That’s tremendous pricing leverage.

Moreover, Moore now expects Micron to earn as much as $52 per share in 2026, speahreaded by HBM demand tied to Nvidia. “HBM is certainly a key part of the story here,” he noted, but added that DDR5 pricing alone is now “a much more attractive market right now.”

Micron is smaller in HBM, but the gap is narrowing

AI accelerators have been gobbling up HBM, and businesses that can efficiently ship product at scale continue to win over investor confidence.

At this point, though, the scoreboard in the memory space is clear.

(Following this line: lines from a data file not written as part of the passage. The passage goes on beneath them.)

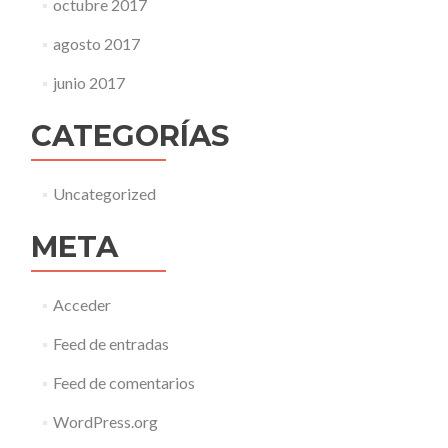
octubre 2017
agosto 2017
junio 2017
CATEGORÍAS
Uncategorized
META
Acceder
Feed de entradas
Feed de comentarios
WordPress.org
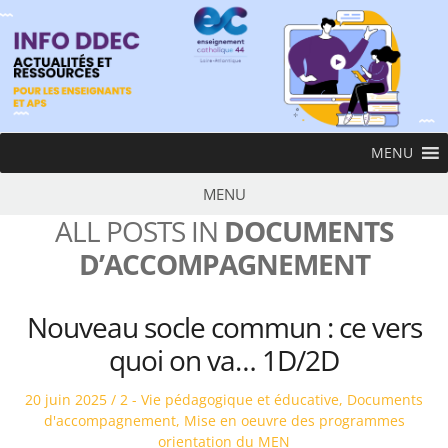
Skip
to
content
InfoDDEC
MENU
Ens
MENU
ALL POSTS IN
DOCUMENTS
D’ACCOMPAGNEMENT
Nouveau socle commun : ce vers
quoi on va… 1D/2D
Posted
Posted
20 juin 2025
2 - Vie pédagogique et éducative
,
Documents
on
in
d'accompagnement
,
Mise en oeuvre des programmes
orientation du MEN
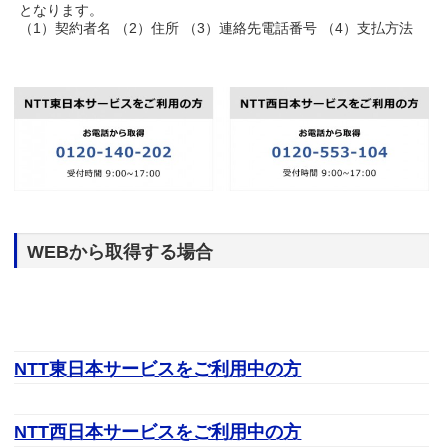
となります。
（1）契約者名 （2）住所 （3）連絡先電話番号 （4）支払方法
WEBから取得する場合
NTT東日本サービスをご利用中の方
NTT西日本サービスをご利用中の方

In DRAM, SK hynix leads the charge with 33.2% market share, followed by Samsung at 32.6%, with Micron at 25.7%

In HBM, which is the critical part for AI GPUs, the gap is wider. 

Related: Top analyst revamps Apple stock price target

SK hynix currently dominates with a 53% market share, Samsung holds 35%, and Micron trails at 11%

In NAND, Samsung leads at 32.3%, SK hynix follows at 19.3%.

So clearly, SK hynix is the stand-out company that’s dominating the HBM scene and will likely capture the bulk of Nvidia’s early Rubin volume. Also, Samsung is moving aggressively to ramp HBM4 shipments and close the gap. 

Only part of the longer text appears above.